The buses combined with the road and the rain and the sharply sloping angles to lend a nightmare quality to the ride, adding sound to the landscape, a terrible alarming sound like the bleat of a wounded bull, strident on the mountain air, a sound that materialized from nowhere, a sound impossible to locate, ahead, behind, where? And then the bus itself would appear, either racing past on the opposite side of the road or coming suddenly from behind, swinging out past the driver’s side of the car, clearing the fenders by inches, the horn bleating every moment of the way, while Julia clung tightly to the wheel and prayed God she wouldn’t be sideswiped and sent hurtling through those puny boulders down the face of the mountain.

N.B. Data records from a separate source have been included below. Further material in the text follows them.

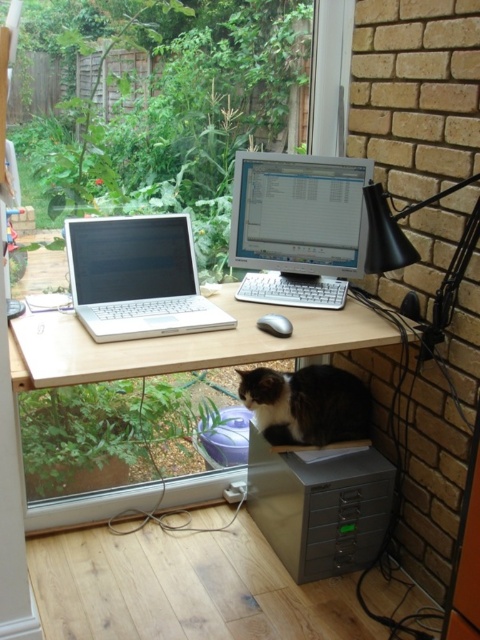 Question: Does matte silver monitor at center appear under fluffy black-and-white cat at center?

Choices:
 (A) no
 (B) yes

Answer: (A)

Question: Observing the image, what is the correct spatial positioning of white wooden computer desk at center in reference to black matte lamp at upper right?

Choices:
 (A) left
 (B) right

Answer: (A)

Question: Is white wooden computer desk at center further to the viewer compared to matte silver monitor at center?

Choices:
 (A) yes
 (B) no

Answer: (B)

Question: Which of the following is the farthest from the observer?

Choices:
 (A) (369, 340)
 (B) (328, 480)
 (C) (418, 202)

Answer: (B)

Question: Considering the real-world distances, which object is farthest from the fluffy black-and-white cat at center?

Choices:
 (A) white wooden computer desk at center
 (B) metallic gray file cabinet at lower right

Answer: (A)

Question: Which point is farther to the camera?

They began to see the goat signs. The signs were painted onto the rock walls of the mountain. They were painted in white, and there were no words, simply drawings, unmistakable pictures of goats. The signs frightened Julia because now, besides having to worry about the rain and the road and the buses, she also had to worry about animals suddenly crossing the road. She made up her mind that she would hit any goat that got in her path rather than swerve to avoid him. She was frightened, but she was also excited and exhilarated. Her hair had come loose and clung wetly to her forehead and her cheeks. Her face was flushed. She had unbuttoned the top button of her blouse, and she could feel drops of perspiration as they trickled past her throat and between her breasts. She had long ago down-shifted to second, and she drove in that gear constantly now, listening for the sound of the buses, beginning to know whether they were coming from ahead or behind. There was, too, she realized, at least a two-foot safety margin between her and the edge of the road when she was driving on the outside. She was beginning to get the feel of the auto, to know its width and its length, and the sound of its engine. The first goats they saw were huddled against the side of the road, protected from the rain by an overhanging rock ledge. Julia smiled when they passed them.